When you hit this endpoint, the service knows where you’re coming from (IP), who you are (token), and what you’re asking for (query). When you submit a query, your request is first authenticated. Then, you’ll be passed on to the authenticated cache layer. If you’ve asked the question before (within a cache lifetime), let’s make this deterministic and give you the same result unless you specifically ask for a new one. Cache lookups are fast, easy, and cheap. The next layer you’d move onto is the classifier. This takes a bit more time than a cache hit, but if you’re question is a math question, forward the request to our math service. If we can determine its a website you’re looking for, let’s do a simple web search based on your location and who you are, just like google used to do. Let’s say you have a question though. That would then be fed into the generative AI as a last resort, to try to answer your question. It still is useful to do the web search along with that, since generative AI lacks a lot of intelligence. But we can apply that filtering again now that we understand it better.

Stepping Forward

I mentioned taking the filtering further. There’s this concept called “Vibe Coding” where the thesis is you feed the AI prompts and you embrace what it gives you. Don’t like what you get back, or it doesn’t work? Re-roll. What a way to spend a million dollars. Why should I ever have to re-roll? With programming, where you have programs built to tell you if something will run and if not, why, why are we getting bad answers? Why can’t we include a filter as part of our generative AI to weed out bad results before they happen? Why aren’t we adding a filter layer during the token generation that is able to identify interpreter/compiler errors and correct them without a user needing to engage again, and likely again. This back and forth gets very expensive, and needlessly so. If you find a compilation error, its often a one-line error. Even re-rolling a single line with extra input, is much cheaper than re-rolling an entire prompt.

We can use this classifier layered with AI to give the user better results every time. And this will result in the user wanting to adopt AI even more, instead of getting frustrated and deciding its not worth the headache. Part of the classification output could be re-tokenizing the request to make it better for the AI to consume. People have started “Prompt Engineering” courses, by why should we have to learn how to talk with a computer when we can talk to a person “just fine?” I mean, if these classes are going to make people more civil and better at communicating, by all means, everyone should be in them. But I don’t think people should need to learn how to talk to a computer differently for it to do what they want if our goal is to make these tasks easier. Calculators work so well because they are intuitive to someone who understands math, not just to the engineers who build and design calculators.

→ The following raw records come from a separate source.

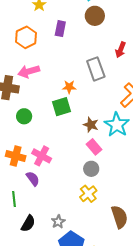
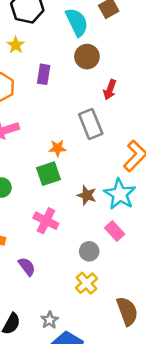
red arrow: (121, 50) -> (110, 90), moved
pink rectangle: (94, 147) -> (115, 231), moved
pink cross: (42, 156) -> (46, 221), moved
purple semicircle: (33, 179) -> (27, 266), moved

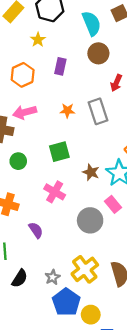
orange star: (58, 148) -> (67, 111), moved
gray circle: (89, 251) -> (90, 220), size x1.5
yellow cross: (87, 283) -> (85, 269), moved, size x1.4

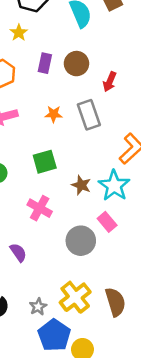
brown circle: (98, 53) -> (76, 64), moved

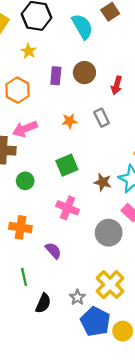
gray rectangle: (89, 115) -> (102, 118), size x0.7

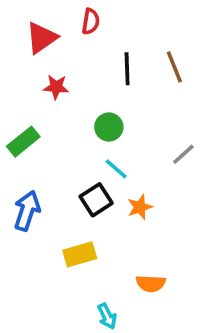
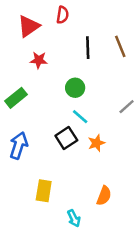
yellow rectangle: (80, 254) -> (44, 191), moved, turned -65
orange semicircle: (151, 283) -> (104, 196), turned -72

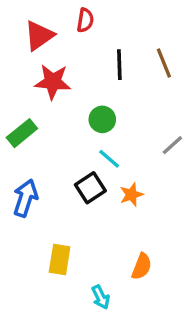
red star: (39, 60) -> (53, 82), size x1.5

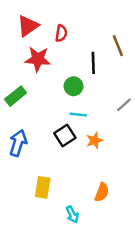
red semicircle: (85, 20) -> (61, 33), moved
black line: (119, 65) -> (93, 63), moved
cyan line: (109, 159) -> (78, 115), turned -35

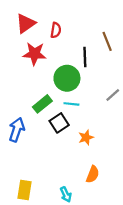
green circle: (73, 86) -> (67, 78), size x1.5
green rectangle: (16, 96) -> (42, 104), moved
orange star: (94, 140) -> (86, 137), moved
yellow rectangle: (43, 187) -> (24, 190), moved

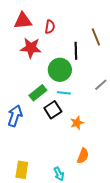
red triangle: (26, 23) -> (23, 21), turned 30

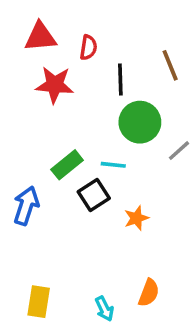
black line: (76, 51) -> (120, 79), moved
green circle: (60, 70) -> (140, 122), moved
orange semicircle: (83, 156) -> (149, 293), moved

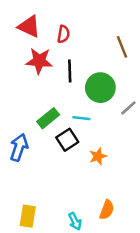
red triangle: (40, 37) -> (29, 26), turned 30
black line: (120, 79) -> (70, 71), moved

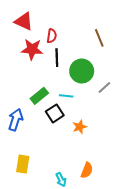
red semicircle: (63, 34) -> (52, 36), moved
yellow rectangle: (28, 216) -> (23, 164), moved

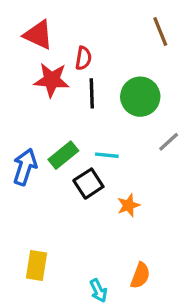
brown line: (99, 38) -> (160, 31), moved
green circle: (82, 71) -> (140, 97), moved
blue arrow: (16, 120) -> (25, 167), moved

That healthy abstraction should be considered the minimum bar for generative AI. End-users are nutoriously stubborn and excellent at breaking expectations. We shouldn’t try to have them get good, instead the AI should get good and understand what someone wants better. If you want ubiquity from an AI, it should make things easier coming from where you are, you shouldn’t have to learn new skills in order to get the output you expect or want.

Conclusion

All of this is not to take away from the advantage that is non-deterministic entropy in AI. The thing that makes generative AI so expensive is what makes it so versatile, useful, and powerful. The issue is, most of our problems don’t need that power. We don’t need to smash a fly with a bulldozer. We don’t need to use a generative AI to do simple calculations, or direct us to what should be a bookmarked site. We don’t need to re-solve solved problems. We should consider filtering requests to make our AI more intelligent and less expensive.